A support group for survivors of the Magdalene Laundries has demanded a state apology after an international torture watchdog recommended a statutory inquiry.

A support group for survivors of the Magdalene Laundries has demanded a state apology after an international torture watchdog recommended a statutory inquiry.

The Justice for Magdalenes (JFM) said the state must follow through on the UN Committee against Torture’s recommendations that perpetrators be prosecuted and victims of the Catholic Church reformatory workhouses be given a right to compensation.

Human rights expert Maeve O’Rourke, who wrote JFM’s submission to the committee during its two days of hearings last month, said she was hopeful the Government will honour its obligations to those who have suffered.

“The UN torture committee has added its voice to the Irish Human Rights Commission’s to remind the Irish Government that the women who spent time in Magdalene Laundries have human rights which demand respect today,” she said.

“Having suffered torture or ill-treatment, in which the state directly participated and which it knowingly failed to prevent, the women have the ongoing right to an investigation, an apology, redress and treatment with dignity.”

The Magdalene Laundries were operated by four Catholic religious orders, The Sisters of Mercy, The Sisters of Our Lady of Charity, The Sisters of Charity, and The Good Shepherd Sisters.

They were institutions for women with a child out of wedlock and were portrayed in the 2002 film The Magdalene Sisters.

The last laundry, at Sean McDermott Street in Dublin, closed in 1996.

JFM has argued the treatment of women and girls in the laundries violated their constitutional rights, including rights to bodily integrity, not to be tortured or ill-treated, the right to earn a livelihood, to communicate, the right to individual privacy, travel, to one’s good name and to one’s person.
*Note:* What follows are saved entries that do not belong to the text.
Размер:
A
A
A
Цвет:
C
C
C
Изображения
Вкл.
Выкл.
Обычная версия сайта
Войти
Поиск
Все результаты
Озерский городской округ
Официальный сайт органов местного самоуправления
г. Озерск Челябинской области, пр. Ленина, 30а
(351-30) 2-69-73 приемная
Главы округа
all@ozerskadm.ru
In June last year it urged the Irish Human Rights Commission to asses its case.

The IHRC revealed while some women were detained through the courts, single mothers were often moved in by their family or clergy after their child was adopted and some residents had an intellectual disability. It said their treatment by nuns appeared to be harsh and reputedly involved long working hours.

Names were often changed to a religious name, they were isolated from society and girls were allegedly denied education.
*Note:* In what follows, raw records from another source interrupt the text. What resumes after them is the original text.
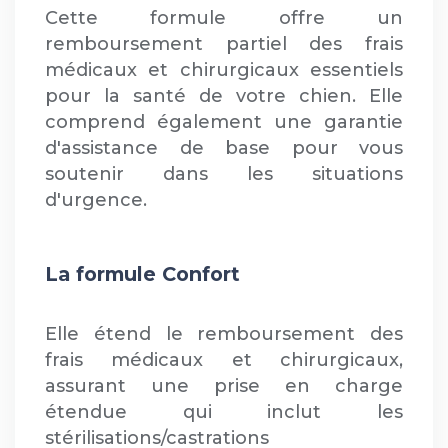
Cette formule offre un
remboursement partiel des frais
médicaux et chirurgicaux essentiels
pour la santé de votre chien. Elle
comprend également une garantie
d'assistance de base pour vous
soutenir dans les situations
d'urgence.
La formule Confort
Elle étend le remboursement des
frais médicaux et chirurgicaux,
assurant une prise en charge
étendue qui inclut les
stérilisations/castrations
JFM made a submission to the committee in Geneva last month, as did Department of Justice secretary general Sean Aylward who said the Government cannot rewrite history.

The UN committee said it was gravely concerned by the failure of the state to “protect girls and women who were involuntarily confined between 1922 and 1996 in the Magdalene Laundries”.

It said it let the women down by not regulating the operations and inspecting them.

It also expressed concern at what it deemed the failure of the state to undertake a prompt and thorough investigation into the allegations of mistreatment.

The body recommended the state carry out prompt, independent and thorough investigations into the allegations of torture, and other cruel, inhuman or degrading treatment or punishment.

It also urged prosecutions where appropriate.

The UN anti-torture experts called on the Government to report back within a year on the recommendations.